PROBLEM TO WORK ON => I would like the lines below, from the one with "Р6М5К5, HSS+TIN" through the one with "Bewertungen", copied exactly and without any pictures.

**** EXERCISE DATA

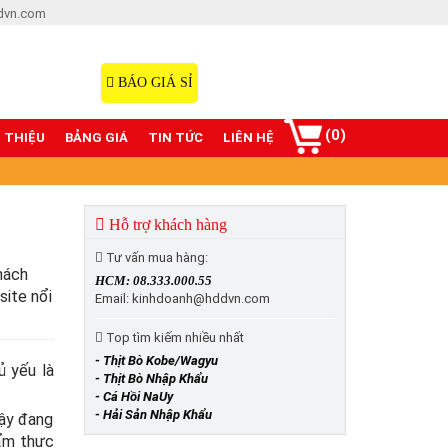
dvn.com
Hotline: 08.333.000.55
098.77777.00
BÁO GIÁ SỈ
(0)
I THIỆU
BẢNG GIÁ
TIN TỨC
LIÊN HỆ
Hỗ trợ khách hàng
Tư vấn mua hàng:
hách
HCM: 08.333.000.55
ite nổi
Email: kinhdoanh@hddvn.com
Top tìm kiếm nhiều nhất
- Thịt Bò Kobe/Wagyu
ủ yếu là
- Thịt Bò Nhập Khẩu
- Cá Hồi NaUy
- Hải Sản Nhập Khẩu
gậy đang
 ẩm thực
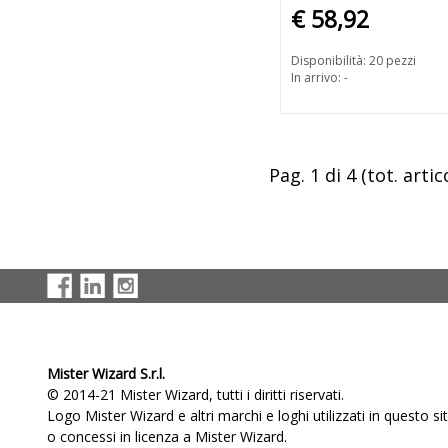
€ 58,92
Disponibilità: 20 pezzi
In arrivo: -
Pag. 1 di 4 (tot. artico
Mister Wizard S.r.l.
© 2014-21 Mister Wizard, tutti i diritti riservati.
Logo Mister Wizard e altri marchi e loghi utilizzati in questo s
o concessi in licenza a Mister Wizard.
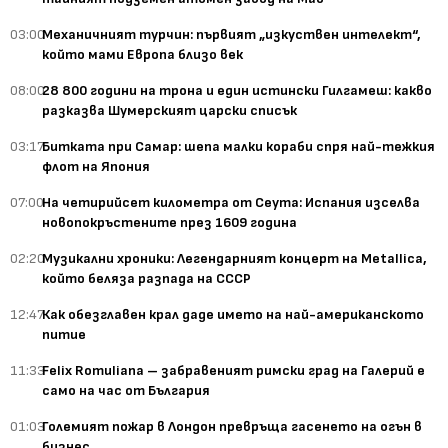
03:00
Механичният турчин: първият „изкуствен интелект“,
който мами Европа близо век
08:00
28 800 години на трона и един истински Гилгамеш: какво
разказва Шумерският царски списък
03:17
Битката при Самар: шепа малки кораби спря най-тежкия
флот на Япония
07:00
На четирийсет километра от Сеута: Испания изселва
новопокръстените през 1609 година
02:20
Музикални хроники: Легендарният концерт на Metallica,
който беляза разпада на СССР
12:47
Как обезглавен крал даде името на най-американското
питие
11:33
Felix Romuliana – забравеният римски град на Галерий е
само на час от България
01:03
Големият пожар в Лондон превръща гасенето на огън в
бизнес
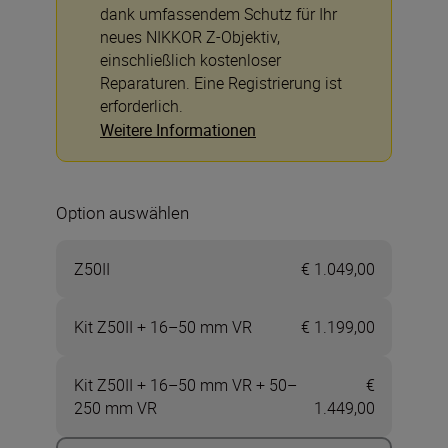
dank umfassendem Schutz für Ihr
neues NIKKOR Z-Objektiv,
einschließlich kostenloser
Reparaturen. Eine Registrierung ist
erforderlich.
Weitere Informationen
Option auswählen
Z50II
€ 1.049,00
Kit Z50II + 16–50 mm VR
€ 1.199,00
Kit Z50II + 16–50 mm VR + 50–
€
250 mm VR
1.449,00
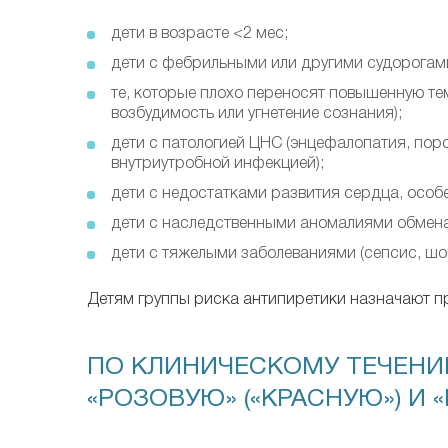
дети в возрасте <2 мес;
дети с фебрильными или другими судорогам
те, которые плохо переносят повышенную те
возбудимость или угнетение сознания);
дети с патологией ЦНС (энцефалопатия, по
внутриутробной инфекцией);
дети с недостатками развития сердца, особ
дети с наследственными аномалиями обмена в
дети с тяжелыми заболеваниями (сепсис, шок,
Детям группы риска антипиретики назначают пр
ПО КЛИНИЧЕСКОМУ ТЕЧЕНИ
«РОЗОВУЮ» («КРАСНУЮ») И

********
**** EXERCISE DATA

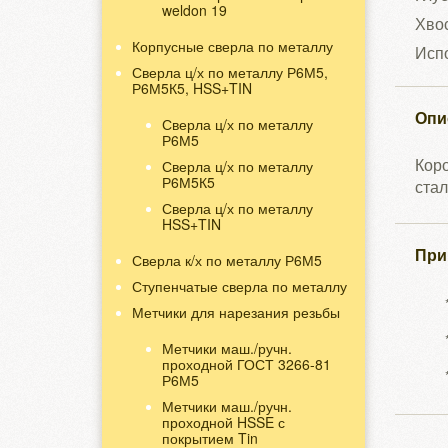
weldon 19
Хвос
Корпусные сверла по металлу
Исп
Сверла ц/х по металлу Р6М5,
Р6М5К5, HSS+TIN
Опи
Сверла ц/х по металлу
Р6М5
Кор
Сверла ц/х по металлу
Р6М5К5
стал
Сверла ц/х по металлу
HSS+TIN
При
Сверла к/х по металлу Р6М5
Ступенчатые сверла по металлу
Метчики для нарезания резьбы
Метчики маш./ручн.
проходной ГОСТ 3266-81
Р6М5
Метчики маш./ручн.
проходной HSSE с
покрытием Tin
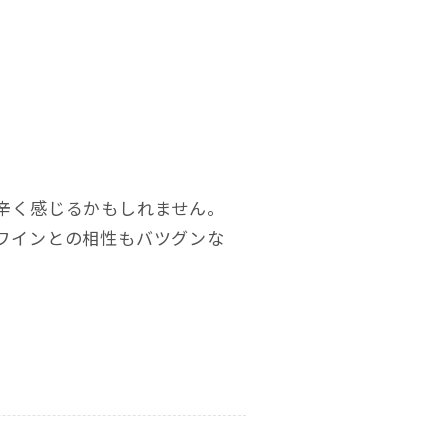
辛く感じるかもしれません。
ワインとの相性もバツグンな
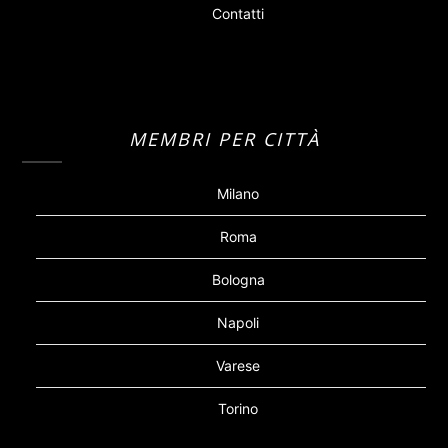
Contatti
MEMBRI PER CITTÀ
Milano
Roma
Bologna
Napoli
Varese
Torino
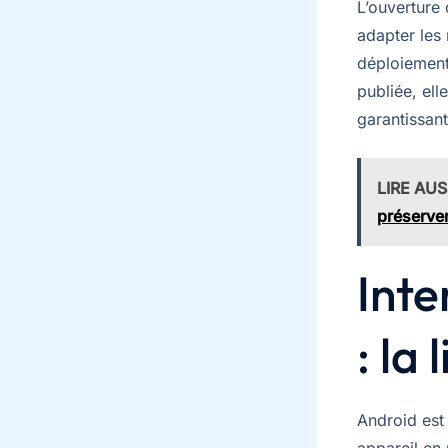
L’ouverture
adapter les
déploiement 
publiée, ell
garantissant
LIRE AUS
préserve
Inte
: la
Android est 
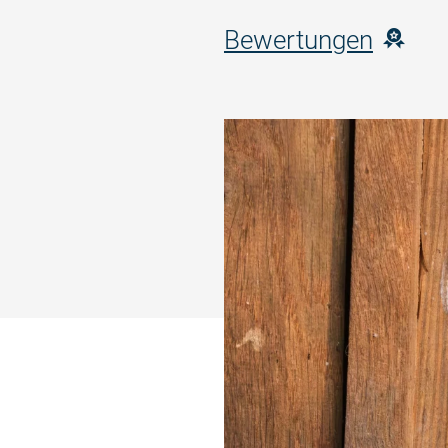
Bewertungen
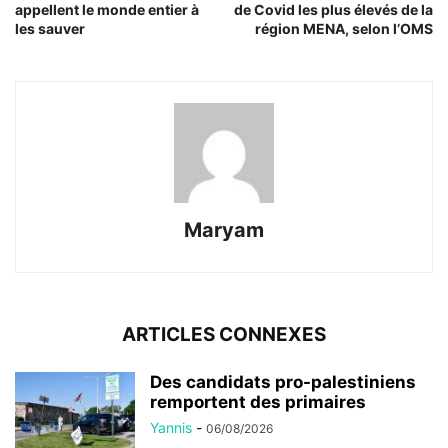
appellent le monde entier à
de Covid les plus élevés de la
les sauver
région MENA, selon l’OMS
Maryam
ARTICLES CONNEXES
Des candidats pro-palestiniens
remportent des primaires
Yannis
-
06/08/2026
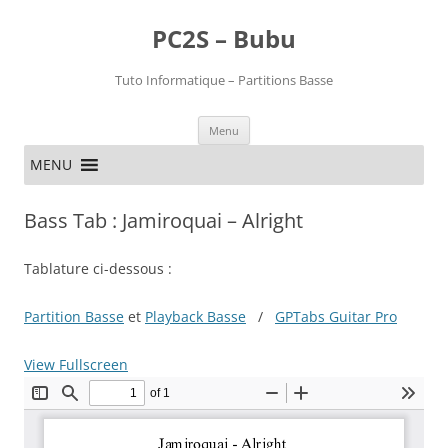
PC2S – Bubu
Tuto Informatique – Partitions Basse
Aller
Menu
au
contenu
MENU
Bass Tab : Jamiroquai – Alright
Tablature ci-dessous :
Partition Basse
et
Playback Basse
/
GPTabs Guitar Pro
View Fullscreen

********

TASK RESPONSE =>
Р6М5К5, HSS+TIN
Опи
Сверла ц/х по металлу
Р6М5
Кор
Сверла ц/х по металлу
Р6М5К5
стал
Сверла ц/х по металлу
HSS+TIN
При
Сверла к/х по металлу Р6М5
Ступенчатые сверла по металлу
Метчики для нарезания резьбы
Метчики маш./ручн.
проходной ГОСТ 3266-81
Р6М5
Метчики маш./ручн.
проходной HSSE с
покрытием Tin
辛く感じるかもしれません。
ワインとの相性もバツグンな
Contatti
MEMBRI PER CITTÀ
Milano
Roma
Bologna
Napoli
Varese
Torino
L’ouverture
adapter les
déploiement 
publiée, ell
garantissant
LIRE AUS
préserve
Inte
: la
Android est 
Bewertungen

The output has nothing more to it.